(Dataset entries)
┄┄┄┄┄┄

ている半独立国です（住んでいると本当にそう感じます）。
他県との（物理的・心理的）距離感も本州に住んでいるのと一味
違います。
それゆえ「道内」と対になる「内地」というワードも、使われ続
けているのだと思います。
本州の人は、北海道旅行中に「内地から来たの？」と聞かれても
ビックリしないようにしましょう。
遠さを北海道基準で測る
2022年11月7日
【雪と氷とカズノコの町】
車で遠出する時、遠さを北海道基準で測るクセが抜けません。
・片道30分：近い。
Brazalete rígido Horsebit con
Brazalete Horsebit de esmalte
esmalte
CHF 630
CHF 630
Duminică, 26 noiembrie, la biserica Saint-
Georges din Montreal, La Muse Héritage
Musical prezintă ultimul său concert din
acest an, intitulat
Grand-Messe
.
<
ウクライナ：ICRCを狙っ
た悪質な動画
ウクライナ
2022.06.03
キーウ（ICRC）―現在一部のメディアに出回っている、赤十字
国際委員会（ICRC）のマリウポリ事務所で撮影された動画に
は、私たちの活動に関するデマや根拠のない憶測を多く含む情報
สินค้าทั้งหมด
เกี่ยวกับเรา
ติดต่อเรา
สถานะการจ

┄┄┄┄┄┄

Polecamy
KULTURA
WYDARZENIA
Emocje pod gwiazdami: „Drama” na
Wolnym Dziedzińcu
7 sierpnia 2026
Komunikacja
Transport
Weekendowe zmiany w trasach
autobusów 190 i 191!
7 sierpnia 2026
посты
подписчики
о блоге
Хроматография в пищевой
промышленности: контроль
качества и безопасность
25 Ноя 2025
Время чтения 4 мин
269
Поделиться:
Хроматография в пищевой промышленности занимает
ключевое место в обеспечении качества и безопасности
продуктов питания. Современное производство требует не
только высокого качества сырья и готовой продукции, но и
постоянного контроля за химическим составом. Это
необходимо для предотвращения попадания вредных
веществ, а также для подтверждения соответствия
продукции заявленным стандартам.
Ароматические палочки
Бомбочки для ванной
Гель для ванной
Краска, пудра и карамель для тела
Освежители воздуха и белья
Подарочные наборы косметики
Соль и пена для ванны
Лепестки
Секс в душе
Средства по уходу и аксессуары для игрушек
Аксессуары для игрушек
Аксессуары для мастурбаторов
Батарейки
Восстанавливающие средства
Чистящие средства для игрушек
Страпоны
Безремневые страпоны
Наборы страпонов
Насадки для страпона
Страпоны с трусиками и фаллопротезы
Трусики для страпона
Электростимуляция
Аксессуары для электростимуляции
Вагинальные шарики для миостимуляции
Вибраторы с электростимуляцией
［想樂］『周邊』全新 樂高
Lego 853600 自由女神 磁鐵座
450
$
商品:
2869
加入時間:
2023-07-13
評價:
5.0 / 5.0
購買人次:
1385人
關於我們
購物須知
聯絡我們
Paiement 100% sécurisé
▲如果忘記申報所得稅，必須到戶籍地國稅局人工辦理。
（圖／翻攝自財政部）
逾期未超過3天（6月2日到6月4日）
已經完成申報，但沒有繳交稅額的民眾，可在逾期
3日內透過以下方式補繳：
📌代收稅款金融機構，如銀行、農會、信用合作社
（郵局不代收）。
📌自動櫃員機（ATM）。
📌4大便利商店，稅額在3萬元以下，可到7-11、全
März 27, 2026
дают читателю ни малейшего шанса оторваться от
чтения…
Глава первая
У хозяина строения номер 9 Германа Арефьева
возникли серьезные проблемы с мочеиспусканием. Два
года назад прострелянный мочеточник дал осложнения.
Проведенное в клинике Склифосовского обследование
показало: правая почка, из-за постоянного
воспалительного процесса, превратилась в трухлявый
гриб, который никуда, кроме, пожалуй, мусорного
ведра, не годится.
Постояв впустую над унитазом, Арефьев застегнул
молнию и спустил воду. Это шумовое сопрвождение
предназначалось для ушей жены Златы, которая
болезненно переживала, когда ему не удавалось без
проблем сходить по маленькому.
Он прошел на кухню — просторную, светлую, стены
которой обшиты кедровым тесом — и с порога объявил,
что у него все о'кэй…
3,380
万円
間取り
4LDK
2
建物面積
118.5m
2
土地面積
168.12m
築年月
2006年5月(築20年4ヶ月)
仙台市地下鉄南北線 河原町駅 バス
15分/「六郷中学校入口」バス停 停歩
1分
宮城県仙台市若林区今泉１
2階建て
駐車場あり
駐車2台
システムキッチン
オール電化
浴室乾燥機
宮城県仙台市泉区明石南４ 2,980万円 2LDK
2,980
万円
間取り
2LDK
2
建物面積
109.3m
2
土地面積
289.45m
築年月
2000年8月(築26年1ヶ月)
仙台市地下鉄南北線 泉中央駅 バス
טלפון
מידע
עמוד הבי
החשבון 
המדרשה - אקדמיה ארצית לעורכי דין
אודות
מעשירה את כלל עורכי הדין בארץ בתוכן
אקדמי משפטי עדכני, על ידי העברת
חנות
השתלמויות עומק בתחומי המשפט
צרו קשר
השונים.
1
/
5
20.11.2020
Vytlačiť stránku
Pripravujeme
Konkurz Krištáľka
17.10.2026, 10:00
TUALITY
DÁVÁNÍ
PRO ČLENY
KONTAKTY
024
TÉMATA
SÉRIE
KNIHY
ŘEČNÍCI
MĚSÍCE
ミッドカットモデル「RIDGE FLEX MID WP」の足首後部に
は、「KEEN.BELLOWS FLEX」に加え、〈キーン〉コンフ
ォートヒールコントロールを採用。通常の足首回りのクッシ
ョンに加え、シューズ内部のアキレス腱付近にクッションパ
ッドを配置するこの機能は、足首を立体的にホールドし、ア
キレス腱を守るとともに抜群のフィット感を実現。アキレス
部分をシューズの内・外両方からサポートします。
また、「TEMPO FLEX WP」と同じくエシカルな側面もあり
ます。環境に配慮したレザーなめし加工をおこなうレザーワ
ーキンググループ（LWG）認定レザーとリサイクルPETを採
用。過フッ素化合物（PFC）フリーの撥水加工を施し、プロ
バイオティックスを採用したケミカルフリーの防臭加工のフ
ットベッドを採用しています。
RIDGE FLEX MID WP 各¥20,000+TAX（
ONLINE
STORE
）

┄┄┄┄┄┄

Every line above that carries the string "FLEX" should be copied.

§ **Exercise response**:
ミッドカットモデル「RIDGE FLEX MID WP」の足首後部に
は、「KEEN.BELLOWS FLEX」に加え、〈キーン〉コンフ
また、「TEMPO FLEX WP」と同じくエシカルな側面もあり
RIDGE FLEX MID WP 各¥20,000+TAX（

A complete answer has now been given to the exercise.